Referencing AIM: Services Available to Pilots/Summary of Recommended Communication Procedures (Link).
No Tower, FSS, or UNICOM -Self‐announce on MULTICOM frequency 122.9
However - as you may expect, the short of it is - it's private - so nobody will be listening most likely. I'm only listing the AIM reference as the most authoritative source - which even then - likely doesn't even fully cover this.
I'd have to imagine that some of these are owned by individuals living on a ranch like setting in a remote area, and assume that they are going to be the only individuals using the runway (unless an emergency happens). Even if an emergency happens, the individual is unlikely going to be listening to this radio. In this "individually owned" scenario, it's also unlikely any pattern work is going on.
In other situations, these may be owned by a flight school or a private group. I'd have to imagine in this case - they select one of the common CTAF frequencies also published in this table.
General Note: The owners of these opt to chart them for your safety in case of an emergency, and not much else. Some may be more generous and allow you to reach out to them with advance planning in certain limited circumstances. The bottom line is to realize that these fields are private for a reason.

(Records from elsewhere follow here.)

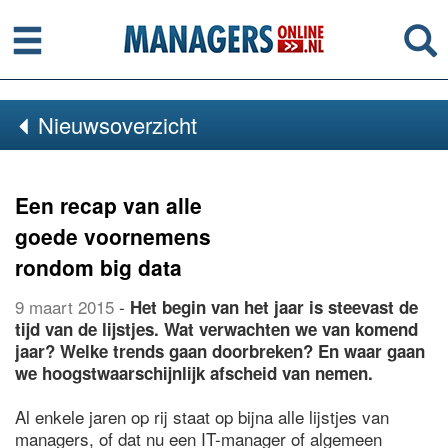
Menu
Se
Nieuwsoverzicht
Een recap van alle
goede voornemens
rondom big data
9 maart 2015
-
Het begin van het jaar is steevast de
tijd van de lijstjes. Wat verwachten we van komend
jaar? Welke trends gaan doorbreken? En waar gaan
we hoogstwaarschijnlijk afscheid van nemen.
Al enkele jaren op rij staat op bijna alle lijstjes van
managers, of dat nu een IT-manager of algemeen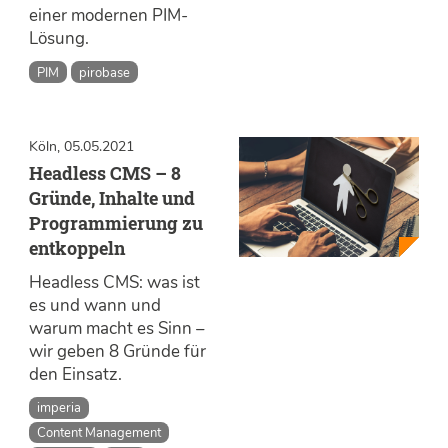
einer modernen PIM-
Lösung.
PIM
pirobase
Köln, 05.05.2021
Headless CMS – 8
Gründe, Inhalte und
Programmierung zu
entkoppeln
Headless CMS: was ist
es und wann und
warum macht es Sinn –
wir geben 8 Gründe für
den Einsatz.
imperia
Content Management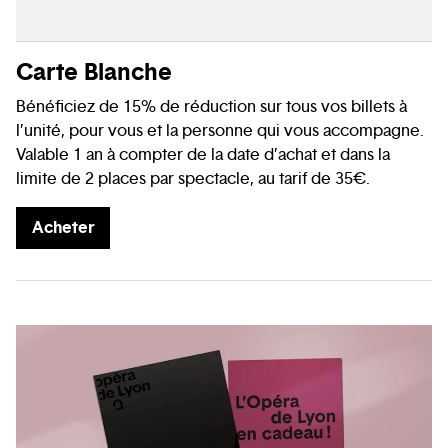
Carte Blanche
Bénéficiez de 15% de réduction sur tous vos billets à
l’unité, pour vous et la personne qui vous accompagne.
Valable 1 an à compter de la date d’achat et dans la
limite de 2 places par spectacle, au tarif de 35€.
Acheter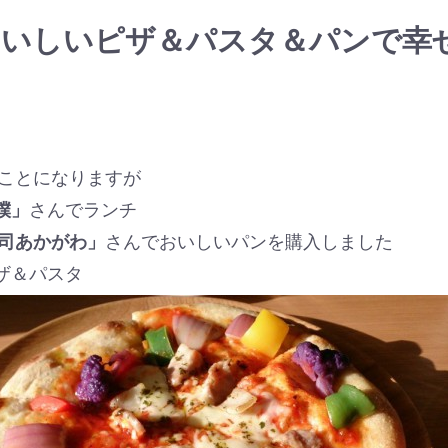
いしいピザ＆パスタ＆パンで幸
ことになりますが
 僕」
さんでランチ
司あかがわ」
さんでおいしいパンを購入しました
ザ＆パスタ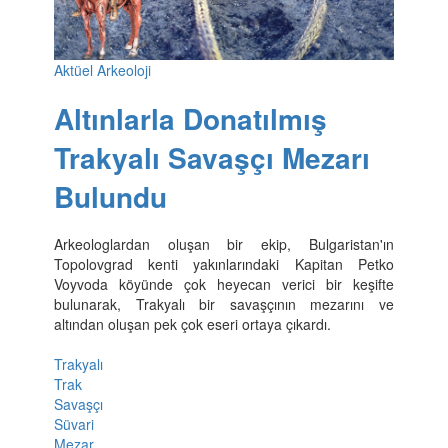
Aktüel Arkeoloji
Altınlarla Donatılmış
Trakyalı Savaşçı Mezarı
Bulundu
Arkeologlardan oluşan bir ekip, Bulgaristan'ın
Topolovgrad kenti yakınlarındaki Kapitan Petko
Voyvoda köyünde çok heyecan verici bir keşifte
bulunarak, Trakyalı bir savaşçının mezarını ve
altından oluşan pek çok eseri ortaya çıkardı.
Trakyalı
Trak
Savaşçı
Süvari
Mezar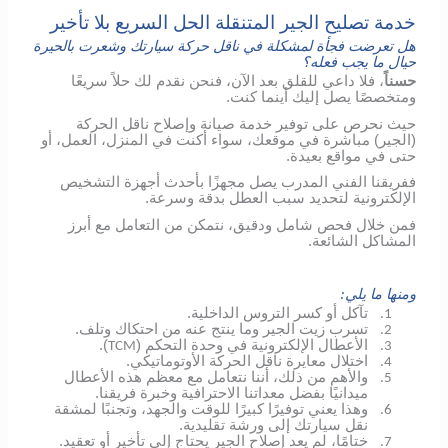
خدمة تصليح الجير المتنقلة الحل السريع بلا تأخير
هل تعرضت فجأة لمشكلة في ناقل حركة سيارتك وشعرت بالحيرة
حيال ما يجب فعله؟
حسناً
، فلا داعي للقلق بعد الآن، فنحن نقدم لك حلاً سريعًا
ومتخصصًا يصل إليك أينما كنت.
حيث نحرص على توفير خدمة صيانة وإصلاح ناقل الحركة
(الجير) مباشرة في موقعك، سواء أكنت في المنزل، العمل، أو
حتى في مواقع بعيدة.
ففريقنا الفني المدرب يصل مجهزًا بأحدث أجهزة التشخيص
الإلكترونية لتحديد سبب العطل بدقة وسرعة.
فمن خلال فحص شامل ودقيق، نتمكن من التعامل مع أبرز
المشاكل الشائعة.
ومنها ما يلي:
تآكل أو كسر التروس الداخلية.
1.
تسرب زيت الجير وما ينتج عنه من احتكاك وتلف.
2.
الأعطال الإلكترونية في وحدة التحكم (
).
TCM
3.
اختلال معايرة ناقل الحركة الأوتوماتيكي.
4.
والأهم من ذلك، أننا نتعامل مع معظم هذه الأعطال
5.
ميدانيًا بفضل معداتنا الاحترافية وخبرة فريقنا.
وهذا يعني توفيرًا كبيرًا للوقت والجهد، وتجنبًا لمشقة
6.
نقل سيارتك إلى ورشة تقليدية.
ختامًا، لم يعد إصلاح الجير يحتاج إلى تأخير أو تعقيد.
7.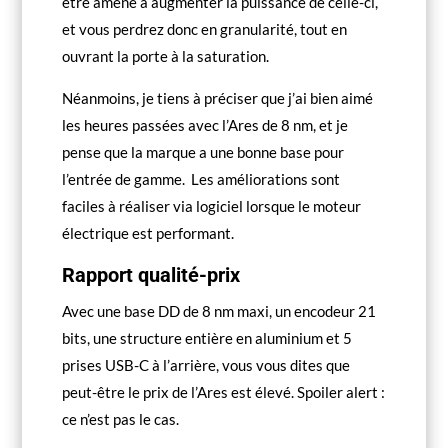
être amené à augmenter la puissance de celle-ci,
et vous perdrez donc en granularité, tout en
ouvrant la porte à la saturation.
Néanmoins, je tiens à préciser que j’ai bien aimé
les heures passées avec l’Ares de 8 nm, et je
pense que la marque a une bonne base pour
l’entrée de gamme.
Les améliorations sont
faciles à réaliser via logiciel lorsque le moteur
électrique est performant.
Rapport qualité-prix
Avec une base DD de 8 nm maxi, un encodeur 21
bits, une structure entière en aluminium et 5
prises USB-C à l’arrière, vous vous dites que
peut-être le prix de l’Ares est élevé. Spoiler alert :
ce n’est pas le cas.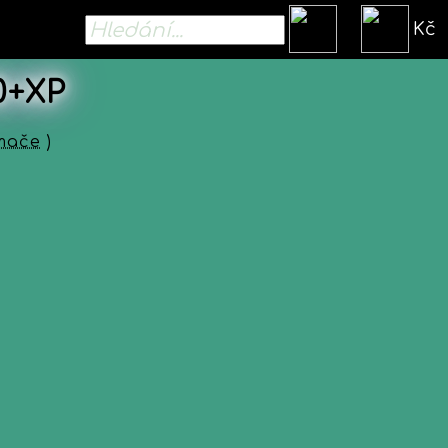
Kč
0+XP
ímače
)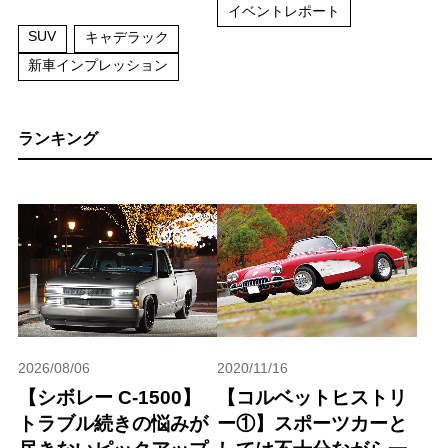
イベントレポート
SUV
キャデラック
新車インプレッション
ランキング
2026/08/06
2020/11/16
【シボレー C-1500】
【コルベットヒストリ
トラブル続きの悩みが
ー①】スポーツカーと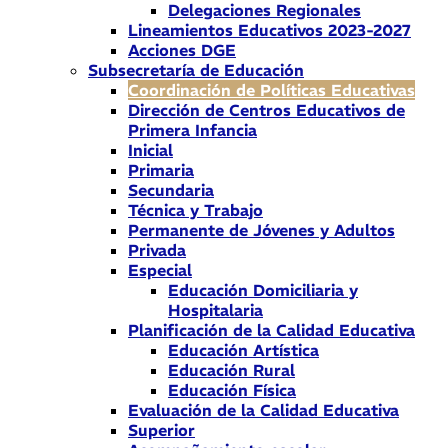
Delegaciones Regionales
Lineamientos Educativos 2023-2027
Acciones DGE
Subsecretaría de Educación
Coordinación de Políticas Educativas
Dirección de Centros Educativos de
Primera Infancia
Inicial
Primaria
Secundaria
Técnica y Trabajo
Permanente de Jóvenes y Adultos
Privada
Especial
Educación Domiciliaria y
Hospitalaria
Planificación de la Calidad Educativa
Educación Artística
Educación Rural
Educación Física
Evaluación de la Calidad Educativa
Superior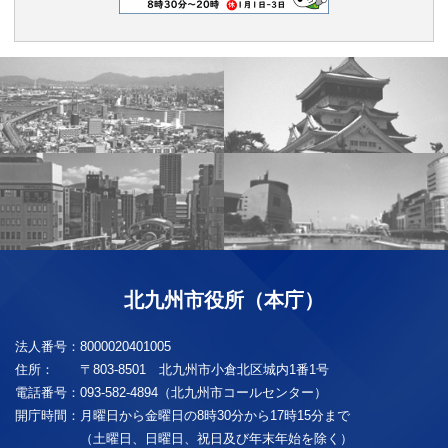
北九州市役所（本庁）
法人番号：
8000020401005
住所：
〒803-8501 北九州市小倉北区城内1番1号
電話番号：
093-582-4894（北九州市コールセンター）
開庁時間：
月曜日から金曜日の8時30分から17時15分まで
（土曜日、日曜日、祝日及び年末年始を除く）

FAR's specify that private airports can not have a CTAF frequency assigned. The most correct answer is MULTICOM 122.9 as mentioned above, per AIM section 4-1-11, table 4-1-2. As far as nothing much happening at private airports, I've been flying from one for over 15 years and we routinely have 10-15 aircraft based there. Yeah, there is radio traffic. Now, since you're not supposed to land at a private airport without permission, you should just ask what frequency when you ask for permission to land, right? There are a few private airports that still use 122.75 (air-to-air) which at one time was also for them too, but the FAA dropped that frequency assignment from the FAR/AIM a few years ago.